Friday, July 5, 2024

A Load of Ballots

The last time I did a post involving a general election was in 2010 ( https://gravelfarm.blogspot.com/2010/05/postal-vote.html ) when the incumbents (Labour) lost to the Conservatives and heralded in an era of capricious, self-serving otiosity that put personal wealth and party before the good of the country. Not particularly out of line with much of the rest of the world though, so who are we to buck the trend?

I remember feeling a particular sense of ennui then because, although I was no great fan of that government, the alternative seemed predictably worse.

You didn't need to be Nostra-bleedin'-damus to foresee that.

Later, the populace would show continued astonishing levels of political acumen by voting for Brexit because the papers told us to, which I'm still not convinced wasn't a cry for help, or maybe a form of collective masochism. If no-one else is going to punish us, we'd better do it ourselves!
 
Again, no need for Gypsy Rose Lee to tell us how that might pan out.

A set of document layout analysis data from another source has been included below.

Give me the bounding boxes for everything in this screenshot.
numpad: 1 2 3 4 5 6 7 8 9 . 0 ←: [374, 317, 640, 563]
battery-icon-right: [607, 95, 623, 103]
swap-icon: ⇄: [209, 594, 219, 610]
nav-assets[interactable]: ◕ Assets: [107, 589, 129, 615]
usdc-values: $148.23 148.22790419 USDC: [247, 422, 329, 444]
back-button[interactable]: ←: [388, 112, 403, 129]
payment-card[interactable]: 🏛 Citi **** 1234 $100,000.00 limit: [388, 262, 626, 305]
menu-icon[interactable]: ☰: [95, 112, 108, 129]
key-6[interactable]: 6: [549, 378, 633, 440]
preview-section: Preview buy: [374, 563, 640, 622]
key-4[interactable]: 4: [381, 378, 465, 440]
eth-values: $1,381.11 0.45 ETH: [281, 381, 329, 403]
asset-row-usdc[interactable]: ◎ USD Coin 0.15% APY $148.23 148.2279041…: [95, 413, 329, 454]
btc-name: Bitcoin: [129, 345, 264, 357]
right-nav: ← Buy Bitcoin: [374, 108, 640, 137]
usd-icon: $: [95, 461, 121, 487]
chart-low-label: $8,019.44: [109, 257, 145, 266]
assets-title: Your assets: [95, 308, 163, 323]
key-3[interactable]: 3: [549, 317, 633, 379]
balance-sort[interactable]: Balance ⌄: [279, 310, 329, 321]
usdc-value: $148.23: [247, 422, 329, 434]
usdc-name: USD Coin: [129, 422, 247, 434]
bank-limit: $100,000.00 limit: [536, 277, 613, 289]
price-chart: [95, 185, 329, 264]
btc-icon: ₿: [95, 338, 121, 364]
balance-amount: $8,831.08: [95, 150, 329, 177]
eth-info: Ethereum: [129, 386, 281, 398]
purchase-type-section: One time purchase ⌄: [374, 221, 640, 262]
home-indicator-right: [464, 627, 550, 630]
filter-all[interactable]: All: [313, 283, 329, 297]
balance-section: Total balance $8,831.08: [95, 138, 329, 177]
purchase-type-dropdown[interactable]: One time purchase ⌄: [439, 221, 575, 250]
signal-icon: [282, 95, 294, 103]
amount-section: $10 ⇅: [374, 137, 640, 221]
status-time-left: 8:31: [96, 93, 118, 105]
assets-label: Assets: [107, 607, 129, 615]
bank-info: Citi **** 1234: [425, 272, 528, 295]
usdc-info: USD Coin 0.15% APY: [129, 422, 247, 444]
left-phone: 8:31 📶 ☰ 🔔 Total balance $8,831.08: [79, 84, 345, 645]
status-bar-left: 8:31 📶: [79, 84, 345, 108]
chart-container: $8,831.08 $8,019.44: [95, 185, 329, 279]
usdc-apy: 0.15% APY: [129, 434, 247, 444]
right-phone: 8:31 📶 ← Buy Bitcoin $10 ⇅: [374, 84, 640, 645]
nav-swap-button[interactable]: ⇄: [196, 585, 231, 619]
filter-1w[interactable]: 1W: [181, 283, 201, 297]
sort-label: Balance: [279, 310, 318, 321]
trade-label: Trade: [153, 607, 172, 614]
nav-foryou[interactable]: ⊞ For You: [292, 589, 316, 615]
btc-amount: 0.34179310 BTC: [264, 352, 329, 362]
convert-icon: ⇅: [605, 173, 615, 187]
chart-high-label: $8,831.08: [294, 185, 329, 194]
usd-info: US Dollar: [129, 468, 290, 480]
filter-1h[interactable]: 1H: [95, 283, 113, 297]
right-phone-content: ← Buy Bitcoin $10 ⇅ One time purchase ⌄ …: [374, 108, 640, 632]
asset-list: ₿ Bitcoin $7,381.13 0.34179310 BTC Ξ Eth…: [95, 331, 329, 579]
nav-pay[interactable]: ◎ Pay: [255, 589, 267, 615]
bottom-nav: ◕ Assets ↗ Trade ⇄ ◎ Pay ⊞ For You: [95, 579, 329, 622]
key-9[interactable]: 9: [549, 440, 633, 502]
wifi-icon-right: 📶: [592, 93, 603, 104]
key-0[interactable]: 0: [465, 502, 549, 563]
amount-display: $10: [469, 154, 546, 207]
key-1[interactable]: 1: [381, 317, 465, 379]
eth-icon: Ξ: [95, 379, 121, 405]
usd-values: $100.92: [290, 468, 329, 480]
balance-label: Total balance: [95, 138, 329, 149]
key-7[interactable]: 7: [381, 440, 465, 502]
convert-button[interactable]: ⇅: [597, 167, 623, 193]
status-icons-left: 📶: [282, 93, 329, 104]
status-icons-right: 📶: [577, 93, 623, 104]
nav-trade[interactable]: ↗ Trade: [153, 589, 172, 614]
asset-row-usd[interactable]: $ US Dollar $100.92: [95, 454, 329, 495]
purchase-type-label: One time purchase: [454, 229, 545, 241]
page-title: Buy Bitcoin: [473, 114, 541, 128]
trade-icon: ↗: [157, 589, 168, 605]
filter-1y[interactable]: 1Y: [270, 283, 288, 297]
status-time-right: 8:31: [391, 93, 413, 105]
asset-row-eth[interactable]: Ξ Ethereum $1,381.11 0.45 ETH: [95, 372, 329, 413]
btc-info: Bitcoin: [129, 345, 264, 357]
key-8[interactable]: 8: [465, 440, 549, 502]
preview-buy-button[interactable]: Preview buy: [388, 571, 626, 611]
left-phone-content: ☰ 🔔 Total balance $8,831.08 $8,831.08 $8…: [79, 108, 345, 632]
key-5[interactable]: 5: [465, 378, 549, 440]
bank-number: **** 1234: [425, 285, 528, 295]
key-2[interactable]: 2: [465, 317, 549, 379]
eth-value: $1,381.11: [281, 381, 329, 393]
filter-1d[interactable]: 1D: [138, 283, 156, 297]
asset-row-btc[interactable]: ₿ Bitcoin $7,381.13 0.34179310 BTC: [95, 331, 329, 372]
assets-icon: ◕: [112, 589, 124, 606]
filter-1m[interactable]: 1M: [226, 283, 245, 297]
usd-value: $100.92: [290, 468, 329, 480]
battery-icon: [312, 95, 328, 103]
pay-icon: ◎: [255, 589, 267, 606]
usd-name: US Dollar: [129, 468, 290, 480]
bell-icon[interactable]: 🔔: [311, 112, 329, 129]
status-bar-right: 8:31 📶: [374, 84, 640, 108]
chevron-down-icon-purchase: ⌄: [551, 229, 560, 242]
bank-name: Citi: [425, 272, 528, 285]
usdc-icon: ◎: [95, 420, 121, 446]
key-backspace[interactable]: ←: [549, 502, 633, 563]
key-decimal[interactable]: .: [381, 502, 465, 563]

"I see you're going to meet a tall, dark recession . . ."

I have to be careful commenting on politics on this blog because of the immense levels of  influence I appear to have. 

My suggestion of setting up the Anarchist Hedonism Party were tongue-in-cheek (ew), but some of the policies were obviously taken on board by one recent PM (I know that doesn't particularly narrow things down, but this was the one that looked like a deep-fried mushroom rolled in tumble-drier fluff), who stoically managed to party even under particularly arduous circumstances, even when it was illegal. I mean, that's dedication.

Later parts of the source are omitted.